(Stored data entries)

****

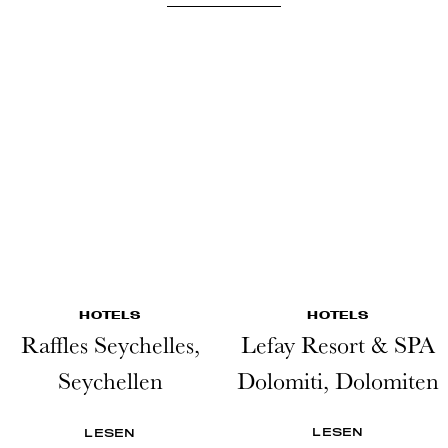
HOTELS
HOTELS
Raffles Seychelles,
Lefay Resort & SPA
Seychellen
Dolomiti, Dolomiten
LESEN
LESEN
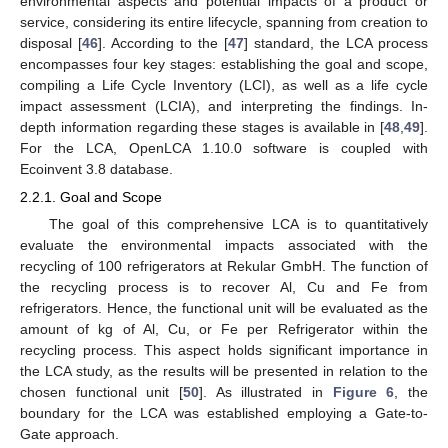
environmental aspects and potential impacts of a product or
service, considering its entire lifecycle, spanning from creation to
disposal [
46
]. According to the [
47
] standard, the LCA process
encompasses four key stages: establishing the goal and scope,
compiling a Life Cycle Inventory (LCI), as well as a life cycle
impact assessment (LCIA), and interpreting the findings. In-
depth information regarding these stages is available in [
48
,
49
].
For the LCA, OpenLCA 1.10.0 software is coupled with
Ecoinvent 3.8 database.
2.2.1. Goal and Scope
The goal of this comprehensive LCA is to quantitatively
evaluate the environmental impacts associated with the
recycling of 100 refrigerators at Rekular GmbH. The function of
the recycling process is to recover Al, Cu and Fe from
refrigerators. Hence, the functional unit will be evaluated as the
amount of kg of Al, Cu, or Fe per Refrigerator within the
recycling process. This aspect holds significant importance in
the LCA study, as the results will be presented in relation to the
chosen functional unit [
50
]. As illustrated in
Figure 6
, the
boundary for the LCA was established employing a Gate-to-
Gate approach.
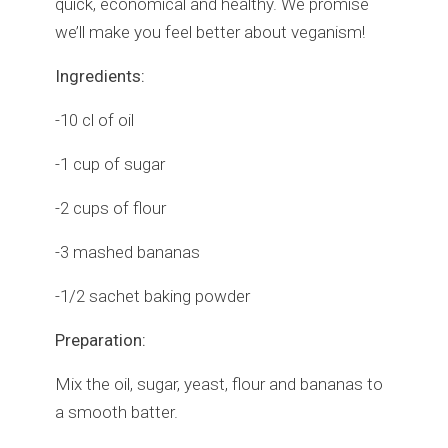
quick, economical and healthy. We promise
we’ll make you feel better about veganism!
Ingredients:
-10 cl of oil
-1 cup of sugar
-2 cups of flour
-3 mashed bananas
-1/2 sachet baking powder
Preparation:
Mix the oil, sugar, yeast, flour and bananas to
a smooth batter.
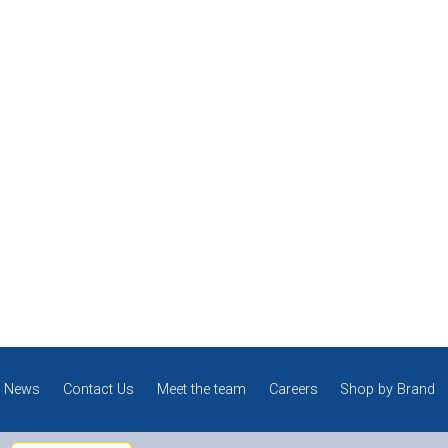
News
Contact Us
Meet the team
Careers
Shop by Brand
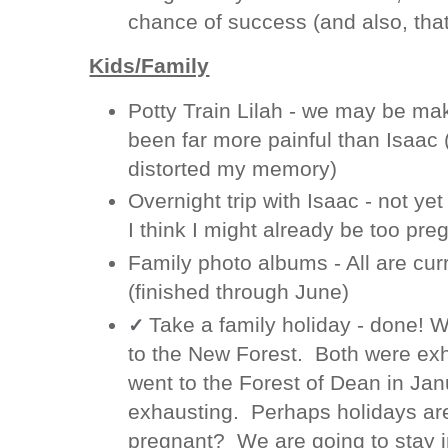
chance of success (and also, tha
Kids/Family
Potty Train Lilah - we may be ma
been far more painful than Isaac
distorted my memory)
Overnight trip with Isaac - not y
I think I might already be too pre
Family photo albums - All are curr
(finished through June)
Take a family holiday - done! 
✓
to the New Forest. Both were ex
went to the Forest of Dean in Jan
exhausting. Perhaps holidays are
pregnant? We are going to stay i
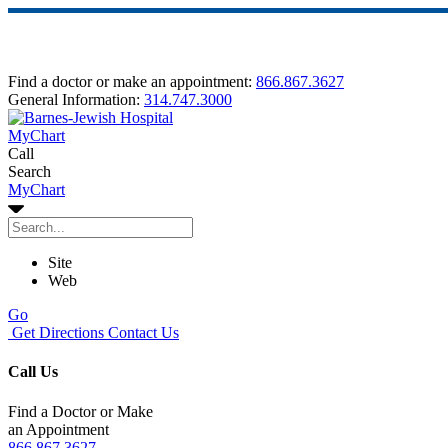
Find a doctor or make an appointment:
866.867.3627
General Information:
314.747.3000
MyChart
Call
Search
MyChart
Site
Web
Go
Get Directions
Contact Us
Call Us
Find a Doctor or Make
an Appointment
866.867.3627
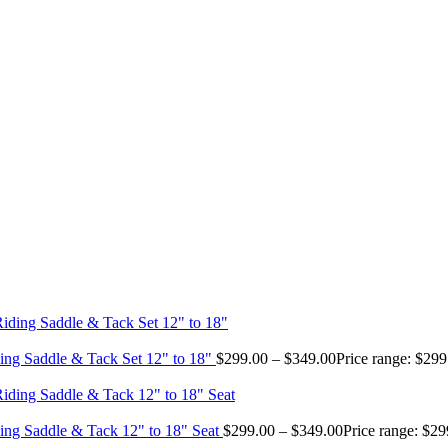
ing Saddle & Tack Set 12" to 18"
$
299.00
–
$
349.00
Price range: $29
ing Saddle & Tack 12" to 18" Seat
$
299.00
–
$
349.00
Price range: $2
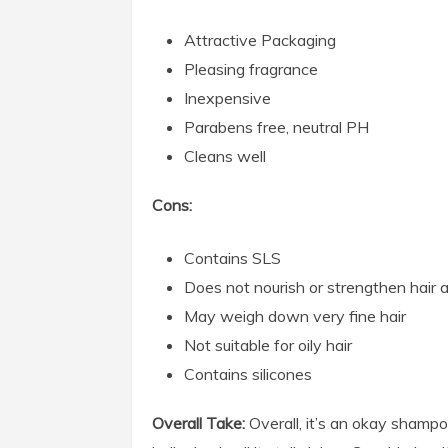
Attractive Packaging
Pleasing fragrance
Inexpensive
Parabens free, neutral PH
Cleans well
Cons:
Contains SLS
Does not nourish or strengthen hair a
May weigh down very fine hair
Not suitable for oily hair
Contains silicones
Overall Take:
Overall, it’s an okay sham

****

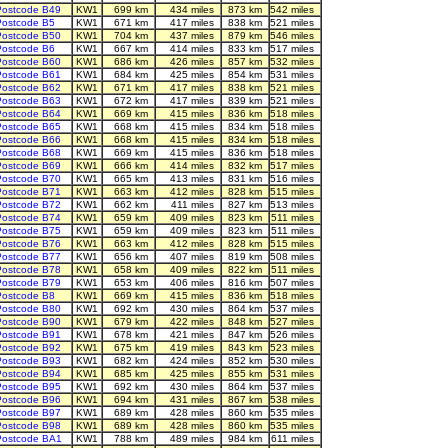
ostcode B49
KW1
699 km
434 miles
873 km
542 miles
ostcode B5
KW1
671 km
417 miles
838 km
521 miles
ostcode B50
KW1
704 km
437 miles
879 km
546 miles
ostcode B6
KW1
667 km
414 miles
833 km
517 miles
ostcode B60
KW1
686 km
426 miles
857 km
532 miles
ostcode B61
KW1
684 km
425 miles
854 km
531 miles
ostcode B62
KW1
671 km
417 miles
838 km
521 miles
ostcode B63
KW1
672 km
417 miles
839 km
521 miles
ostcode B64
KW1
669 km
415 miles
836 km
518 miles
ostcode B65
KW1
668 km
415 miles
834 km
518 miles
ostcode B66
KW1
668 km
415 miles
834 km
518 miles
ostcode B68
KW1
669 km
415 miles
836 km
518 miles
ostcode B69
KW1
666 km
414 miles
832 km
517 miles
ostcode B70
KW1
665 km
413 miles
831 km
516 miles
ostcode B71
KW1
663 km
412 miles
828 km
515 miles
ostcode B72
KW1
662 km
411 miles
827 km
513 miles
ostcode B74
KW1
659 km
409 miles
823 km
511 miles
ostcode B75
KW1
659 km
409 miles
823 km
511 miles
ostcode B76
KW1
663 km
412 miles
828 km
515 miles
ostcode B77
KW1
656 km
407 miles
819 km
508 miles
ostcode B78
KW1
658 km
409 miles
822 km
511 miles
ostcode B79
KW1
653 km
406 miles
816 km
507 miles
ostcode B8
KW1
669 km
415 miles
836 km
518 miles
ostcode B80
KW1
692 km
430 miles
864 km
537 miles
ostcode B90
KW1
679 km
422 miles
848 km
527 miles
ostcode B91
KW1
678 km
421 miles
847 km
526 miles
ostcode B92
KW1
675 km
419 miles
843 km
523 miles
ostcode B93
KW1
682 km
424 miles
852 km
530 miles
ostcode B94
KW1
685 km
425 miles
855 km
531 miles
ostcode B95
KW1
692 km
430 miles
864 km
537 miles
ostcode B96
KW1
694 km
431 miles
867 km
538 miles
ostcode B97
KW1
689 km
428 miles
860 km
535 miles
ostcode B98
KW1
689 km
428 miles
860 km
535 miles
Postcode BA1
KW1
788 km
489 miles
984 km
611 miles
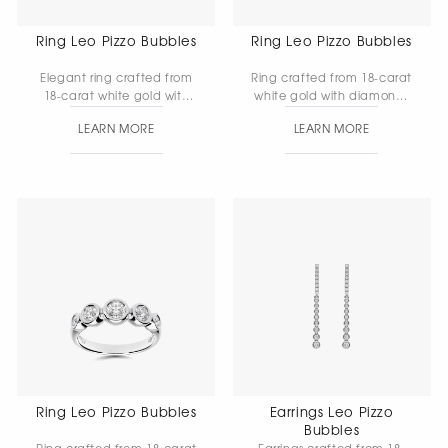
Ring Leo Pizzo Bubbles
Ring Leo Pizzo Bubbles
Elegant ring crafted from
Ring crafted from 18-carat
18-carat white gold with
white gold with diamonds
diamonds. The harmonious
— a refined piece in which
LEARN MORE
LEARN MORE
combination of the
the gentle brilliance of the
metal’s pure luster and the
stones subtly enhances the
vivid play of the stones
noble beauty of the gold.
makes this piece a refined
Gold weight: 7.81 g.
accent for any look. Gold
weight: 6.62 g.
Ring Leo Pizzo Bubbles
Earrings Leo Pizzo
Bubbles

****

- Exercise aim -
Lines from the entries that contain the string "Tack" are what must be copied.

- Expected answer -
ing Saddle & Tack Set 12" to 18"
ing Saddle & Tack 12" to 18" Seat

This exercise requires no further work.